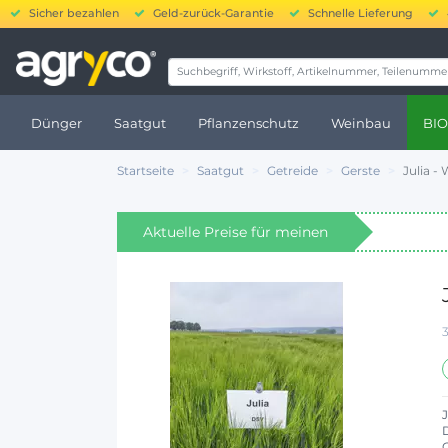
Sicher bezahlen
Geld-zurück-Garantie
Schnelle Lieferung
20.000 bi
Dünger
Saatgut
Pflanzenschutz
Weinbau
BIO
Startseite
Saatgut
Getreide
Gerste
Julia -
Aktuelle Preise für meinen
Standort anzeigen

◇ ◇ ◇ ◇ ◇

Problem description ->
Restate the records in full and word for word, but keep the pictures out.

Written response ->
Sicher bezahlen
Geld-zurück-Garantie
Schnelle Lieferung
20.000 bi
Dünger
Saatgut
Pflanzenschutz
Weinbau
BIO
Startseite
Saatgut
Getreide
Gerste
Julia -
Aktuelle Preise für meinen
Standort anzeigen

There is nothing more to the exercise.